NDIS Price Cap Hike Spurs Costs, Not Supply

e61 Institute

Raising NDIS price caps results in higher fees and does not increase service provision, new research by the e61 Institute has found.

The research tracked prices and service hours in the weeks around 1 July 2025 when the NDIA lifted price caps for some services - including daily living assistance and behaviour supports - and decreased them for others such as physiotherapy and podiatry.

The analysis, using data from NDIS plan manager Kismet, found that for every 1% increase to a price cap, providers hiked prices by 0.61% on average with no meaningful increase in the amount of services provided.

"We found that even providers who were unaffected by the cap because they were charging well below it raised their prices by that same amount," said e61 Research Manager, Dr. Pelin Akyol.

"Participant budgets are indexed to price caps, meaning participants have little incentive to shop around, and savings can't easily be redirected to other services. This means providers face little downside to increasing prices when the cap rises."

Conversely, for services where price caps were reduced, the ones unaffected by the change did not reduce their prices by as much as those who were charging at the cap, and were compelled to reduce prices.

For every 1% reduction in the price cap, providers previously pricing at the cap reduced their prices by 1.11%, compared with just 0.3% for providers with pricing headroom. Providers previously pricing at the cap also reduced service provision slightly, while those with pricing headroom showed no meaningful change.
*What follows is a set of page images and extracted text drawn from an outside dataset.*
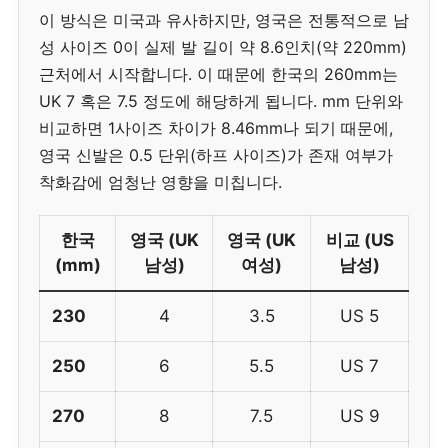
이 방식은 미국과 유사하지만, 영국은 전통적으로 남
성 사이즈 0이 실제 발 길이 약 8.6인치(약 220mm)
근처에서 시작합니다. 이 때문에 한국의 260mm는
UK 7 혹은 7.5 정도에 해당하게 됩니다. mm 단위와
비교하면 1사이즈 차이가 8.46mm나 되기 때문에,
영국 신발은 0.5 단위(하프 사이즈)가 존재 여부가
착화감에 엄청난 영향을 미칩니다.
한국
영국 (UK
영국 (UK
비교 (US
(mm)
남성)
여성)
남성)
230
4
3.5
US 5
250
6
5.5
US 7
270
8
7.5
US 9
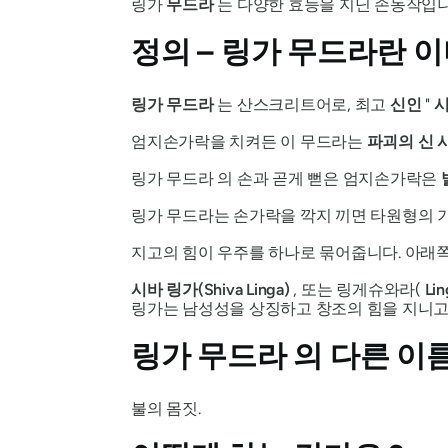
링가
무드라
는 다양한 효능을 지닌 손동작입니
정의 –
링가 무드라란
이
링가 무드라
는 산스크리트어로, 최고
신인
"
엄지손가락을 치켜든 이
무드라는
파괴의 신 
링가 무드라
의 손과 곧게 뻗은 엄지손가락은
링가 무드라는
손가락을 깍지 끼면 타원형의 기
지고의 힘이 우주를 하나로 묶어줍니다. 아래쪽
시바 링가(Shiva Linga)
, 또는 링게슈와라(
Li
링가는
남성성을 상징하고 창조의 힘을 지니고
링가 무드라
의 다른 이
불의 몸짓.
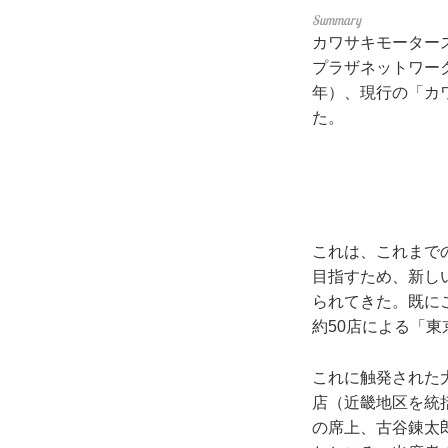
カワサキモーター
プラザネットワーク
年）、現行の「カ
た。
これは、これまでの
目指すため、新し
られてきた。既に
約50店による「
これに触発された
店（近畿地区を統
の席上、古谷錬太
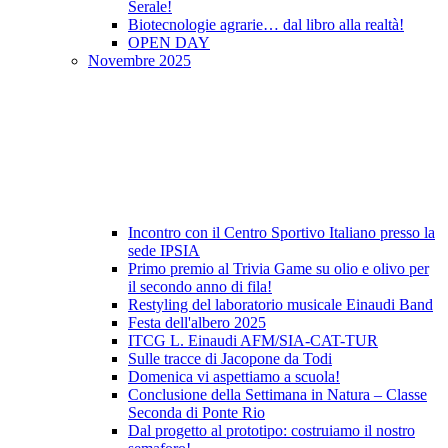
Serale!
Biotecnologie agrarie… dal libro alla realtà!
OPEN DAY
Novembre 2025
Incontro con il Centro Sportivo Italiano presso la
sede IPSIA
Primo premio al Trivia Game su olio e olivo per
il secondo anno di fila!
Restyling del laboratorio musicale Einaudi Band
Festa dell'albero 2025
ITCG L. Einaudi AFM/SIA-CAT-TUR
Sulle tracce di Jacopone da Todi
Domenica vi aspettiamo a scuola!
Conclusione della Settimana in Natura – Classe
Seconda di Ponte Rio
Dal progetto al prototipo: costruiamo il nostro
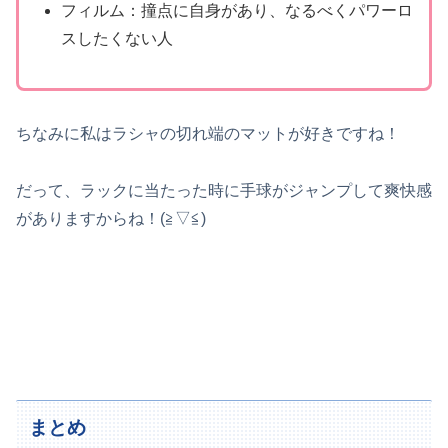
フィルム：撞点に自身があり、なるべくパワーロ
スしたくない人
ちなみに私はラシャの切れ端のマットが好きですね！
だって、ラックに当たった時に手球がジャンプして爽快感
がありますからね！(≧▽≦)
まとめ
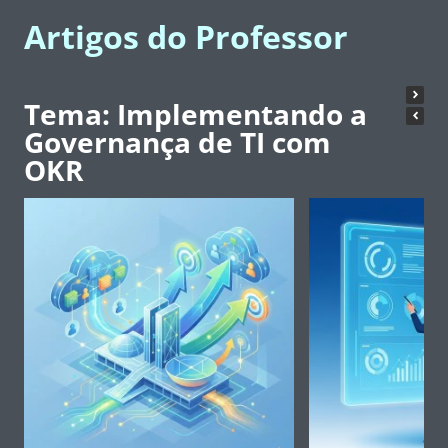
Artigos do Professor
Tema: Implementando a
Governança de TI com
OKR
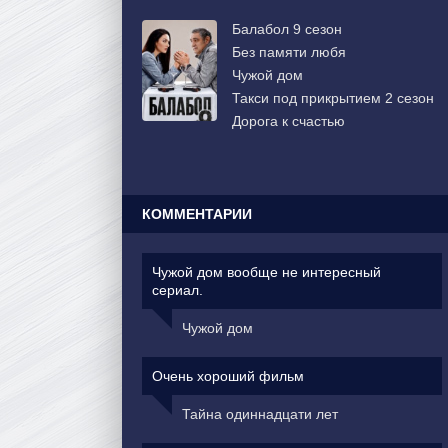
Балабол 9 сезон
Без памяти любя
Чужой дом
Такси под прикрытием 2 сезон
Дорога к счастью
КОММЕНТАРИИ
Чужой дом вообще не интересный
сериал.
Чужой дом
Очень хороший фильм
Тайна одиннадцати лет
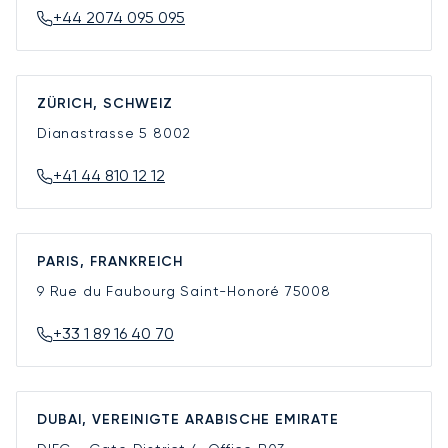
+44 2074 095 095
ZÜRICH, SCHWEIZ
Dianastrasse 5
8002
+41 44 810 12 12
PARIS, FRANKREICH
9 Rue du Faubourg Saint-Honoré
75008
+33 1 89 16 40 70
DUBAI, VEREINIGTE ARABISCHE EMIRATE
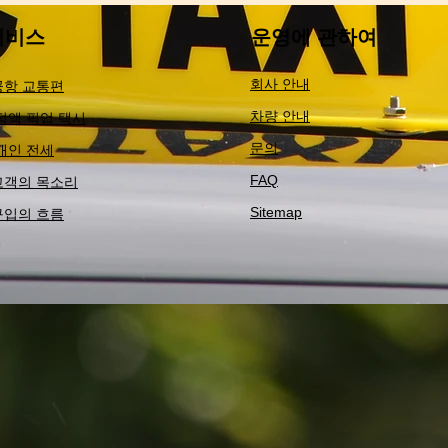
비스​
운영에 관하여
회사 안내
공항 교통편
차량 안내
 정액 픽업 택시
​문의
 개인 전세
​FAQ
고객의 목소리
Sitemap
구입의 흐름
The psychology market provides a clear illustration. When the NDIA introduced a uniform national cap for psychology services on 1 July, providers in NSW, Victoria, Queensland and the ACT faced a cap increase while those in WA, SA, Tasmania and the NT faced a reduction. Prices rose in the east and fell in the other states — for the same service, on the same day — confirming that provider pricing follows the cap, not broader market conditions.

"Providers do not materially expand service provision when prices rise, and while small reductions in service provision emerge for some services facing cap cuts, these adjustments are modest in size and concentrated among providers most exposed to the change," said e61 Institute Senior Research Economist, Erin Clarke.

"This suggests that price caps are a more effective lever over prices than over supply in the short run."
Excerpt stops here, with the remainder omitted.